The Senate Standing Committee report wanted the Australian Government to 'make any grants to sporting and cultural bodies conditional on their not accepting money from manufacturers and retailers of tobacco products'. This recommendation was rejected by Cabinet.
You've got your own cigarette now, baby
But of the four recommendations Cabinet did accept, one – the recommendation that tar and nicotine contents be stated on cigarette packets – was shyly pioneering.
The Senate Standing Committee, pessimistic about the chances of getting people to stop smoking altogether, had accepted expert evidence which implied that if only smokers would transfer their allegiances to low-tar/low-nicotine brands, the health consequences would be less catastrophic. Cabinet's acceptance of the recommendation began to prepare the way for the transformed cigarette packets of today, which brandish frank government messages (with shocking colour photographs of disease-ravaged lips and blinded eyes) about smoking's deadly dangers.
But in 1980, although there was already some labelling of the tar content of tobacco products, a cigarette packet was overwhelmingly a brand's beguiling advertisement for its contents. And the packet's colours, logos and slogans were echoed and reinforced by television, radio and other advertising that is banned today.
Some cigarette advertising jingles of yesteryear were so artful that they linger on in the memories of those who heard them. One is the Philip Morris jingle for Virginia Slims cigarettes – launched in 1968 exclusively for 'liberated' women – 'You've got your own cigarette now, baby. You've come a long, long way'. The Virginia Slims cigarettes, in those days before plain packets with warnings were dreamed of, came in an alluring, feminine, soft-coloured 'purse pack'.
Huddled, wind-buffeted smokers
Cabinet's 1980 caution seems eccentric to us today, but then smoking was still commonplace (there were surely smokers among members of Cabinet). The 1977 report fancied that 41 per cent of males and 29 per cent of females were smokers (2007 data found that 18 per cent of men and 15 per cent of women smoked every day). And in 1980 smoking was allowed in a majority of workplaces, including Parliament House in Canberra where Cabinet met.
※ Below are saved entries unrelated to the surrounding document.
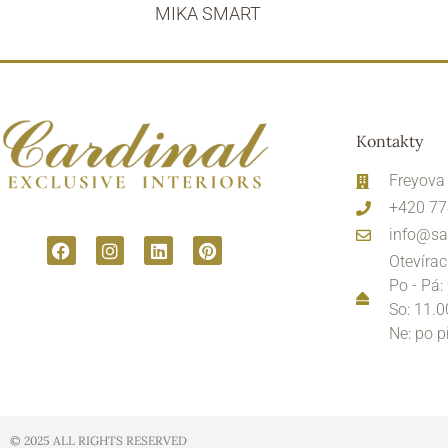
MIKA SMART
Kontakty
Freyova
+420 77
info@sa
Otevírac
Po - Pá:
So: 11.0
Ne: po 
© 2025 ALL RIGHTS RESERVED​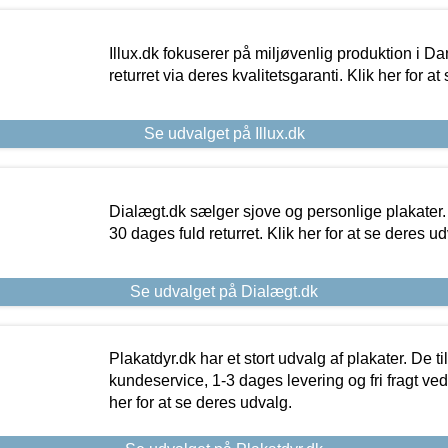
Illux.dk fokuserer på miljøvenlig produktion i Da
returret via deres kvalitetsgaranti. Klik her for a
Se udvalget på Illux.dk
Dialægt.dk sælger sjove og personlige plakater.
30 dages fuld returret. Klik her for at se deres ud
Se udvalget på Dialægt.dk
Plakatdyr.dk har et stort udvalg af plakater. De t
kundeservice, 1-3 dages levering og fri fragt ved
her for at se deres udvalg.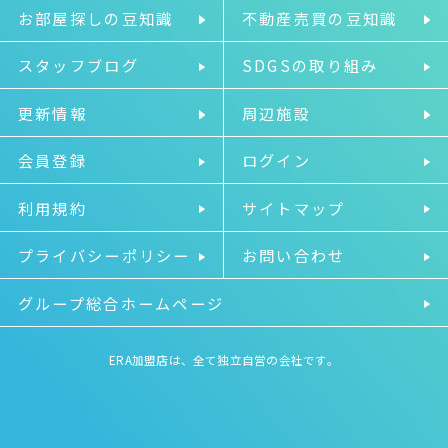
お部屋探しの豆知識
不動産売買の豆知識
スタッフブログ
SDGSの取り組み
更新情報
周辺施設
会員登録
ログイン
利用規約
サイトマップ
プライバシーポリシー
お問い合わせ
グループ総合ホームページ
ERA加盟店は、全て独立自営の会社です。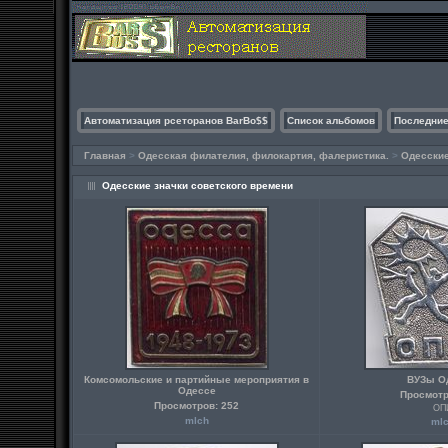
Автоматизация рсеторанов BarBo$$
Список альбомов
Последние
Главная
>
Одесская филателия, филокартия, фалеристика.
>
Одесские
Одесские значки советского времени
Комсомольские и партийные мероприятия в
ВУЗы О
Одессе
Просмотр
Просмотров: 252
ОП
mlch
ml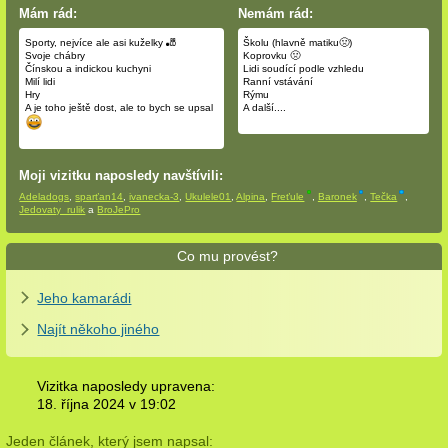
Mám rád:
Nemám rád:
Sporty, nejvíce ale asi kuželky 🎳
Školu (hlavně matiku🤢)
Svoje chábry
Koprovku 🤢
Čínskou a indickou kuchyni
Lidi soudící podle vzhledu
Milí lidi
Ranní vstávání
Hry
Rýmu
A je toho ještě dost, ale to bych se upsal
A další....
Moji vizitku naposledy navštívili:
Adeladogs
,
sparťan14
,
ivanecka-3
,
Ukulele01
,
Alpina
,
Freťule
,
Baronek
,
Tečka
,
Jedovaty_rulik
a
BroJePro
Co mu provést?
Jeho kamarádi
Najít někoho jiného
Vizitka naposledy upravena:
18. října 2024 v
19:02
Jeden článek, který jsem napsal: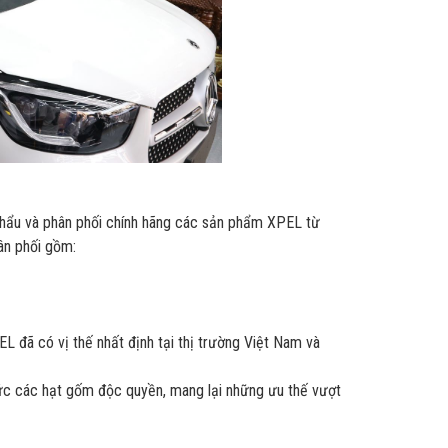
hẩu và phân phối chính hãng các sản phẩm XPEL từ
n phối gồm:
L đã có vị thế nhất định tại thị trường Việt Nam và
c các hạt gốm độc quyền, mang lại những ưu thế vượt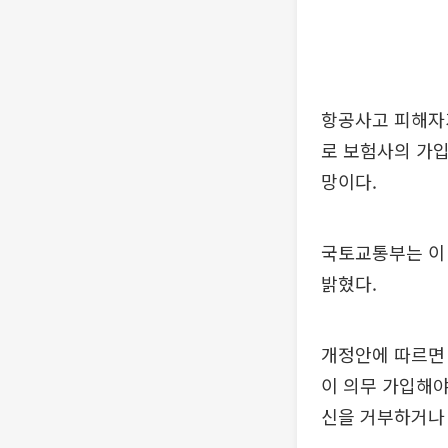
항공사고 피해자가
로 보험사의 가입
망이다.
국토교통부는 이 
밝혔다.
개정안에 따르면
이 의무 가입해야
신을 거부하거나 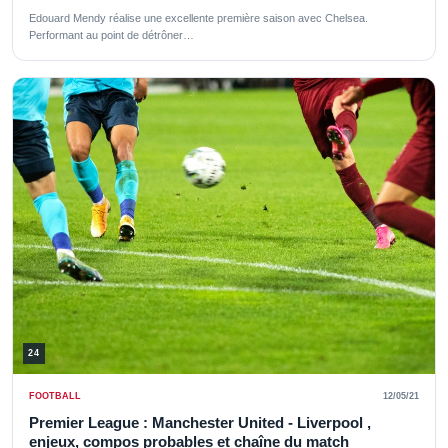
Edouard Mendy réalise une excellente première saison avec Chelsea.
Performant au point de détrôner…
24
FOOTBALL
12/05/21
Premier League : Manchester United - Liverpool ,
enjeux, compos probables et chaîne du match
Although by 1980 some state governments were moving to ban smoking on public transport, smokers were generally used to the freedom to smoke in almost all public places, including restaurants and, incredibly for us in enlightened 2011, hospitals.
And it wasn't until the late 1980s that the Australian Public Service set a bold moral example by banning smoking in absolutely all of its offices. This created the phenomenon of the huddles of smokers sharing the camaraderie of their vice, often buffeted by wind and rain, we see outside office blocks today.
Each year on 1 January the Archives releases the Cabinet records that document the decisions which have shaped the social, cultural and political life of Australia. Following changes to the Archives Act 1983, the closed period for Cabinet records is gradually being reduced from 30 to 20 years.